Again, this boils down to how scientists should measure humanity’s influence. Kroodsma says they should look at the slice of the world that’s been appropriated for human consumption. On land, that’s mostly the area grazed by livestock. But in the sea, it’s the area that supports targeted fish, not the area that’s swept by nets and hooks. “You want to know the area the fish are covering not the area the fishing vessels are covering,” he says.

“Even if the actual direct physical impact is closer to 4 percent than 55 percent, the actual impact of fishing on the ecosystem is likely to spread to 55 percent or more of the ocean,” says Rashid Sumaila at the University of British Columbia, who studies the economics of fishing. “Think of this as a bullet. Even though the area that’s directly affected is very small, its impact is felt throughout a person’s body.”

Amoroso and his colleagues get that, but they’re saying you can’t understand those broader effects by simply asking where fishing is happening. Instead, you have to ask different and more refined questions. How much of that fishing is sustainable? Which species are being targeted? How are they faring? Can they bounce back? And there are much better ways of directly answering those questions, from stock counts to ecosystem models, than just looking at the whereabouts of boats. Ultimately, the area that’s fished doesn’t really matter.  
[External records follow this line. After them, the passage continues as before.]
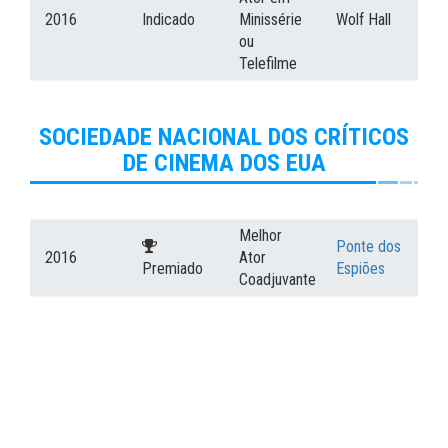
2016
Indicado
Minissérie
Wolf Hall
ou
Telefilme
SOCIEDADE NACIONAL DOS CRÍTICOS
DE CINEMA DOS EUA
Melhor
Ponte dos
2016
Ator
Premiado
Espiões
Coadjuvante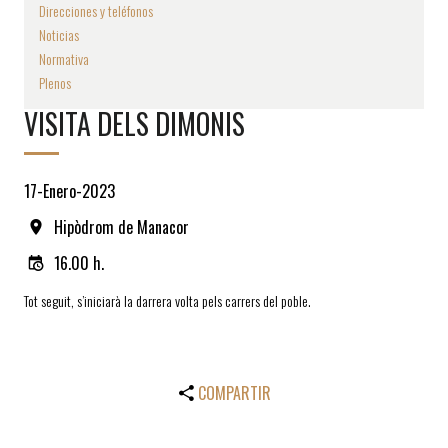
Direcciones y teléfonos
Noticias
Normativa
Plenos
VISITA DELS DIMONIS
17-Enero-2023
Hipòdrom de Manacor
16.00 h.
Tot seguit, s’iniciarà la darrera volta pels carrers del poble.
COMPARTIR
But the way we talk about it does matter, especially in shaping how policy-makers and the general public think about the environment. “When these numbers say that agriculture has a lower footprint than fisheries, consumers might end up thinking that pork or beef is more sustainable than anchovies,” says Amoroso. “But some products that come from the ocean are way more sustainable than the products that come from land.”

On the flipside, claiming that just 4 percent of the ocean is fished could lure people into thinking that fish stocks are in good health, and the seas are largely untouched. That’s clearly not true. Overfishing is rampant, and stopping it has proven to be very hard. Currently, marine protected areas, where fishing is restricted and sometimes completely banned, cover just 7 percent of the world’s oceans, and the goal of extending them to 30 percent by 2030 is seen as an ambitious one. “If only 4 percent of the ocean is fished, you should be able to make 96 percent of it into a marine protected area without anyone complaining,” says Kroodsma. “Good luck with that.”

Still, everyone applauds the data that the Global Fishing Watch has accumulated and freely released. “Their work is great, and having those data publicly available is fantastic,” says Amoroso. Indeed, as recently as fall 2018, researchers have used that data to show that wealthy countries dominate the world of industrial fishing, to identify supply chains where vessels offload catches to each other at sea, and to show that the creation of marine protected areas can lead to a wave of pre-emptive overfishing. The GFW’s partners are also looking at how fishing activity overlaps with shark habitats, how longline fleets affect albatrosses, and more.

“It can revolutionize our understanding of human activity in the world’s oceans,” says Kroodsma.

Ed Yong is a staff writer at The Atlantic, where he covers science.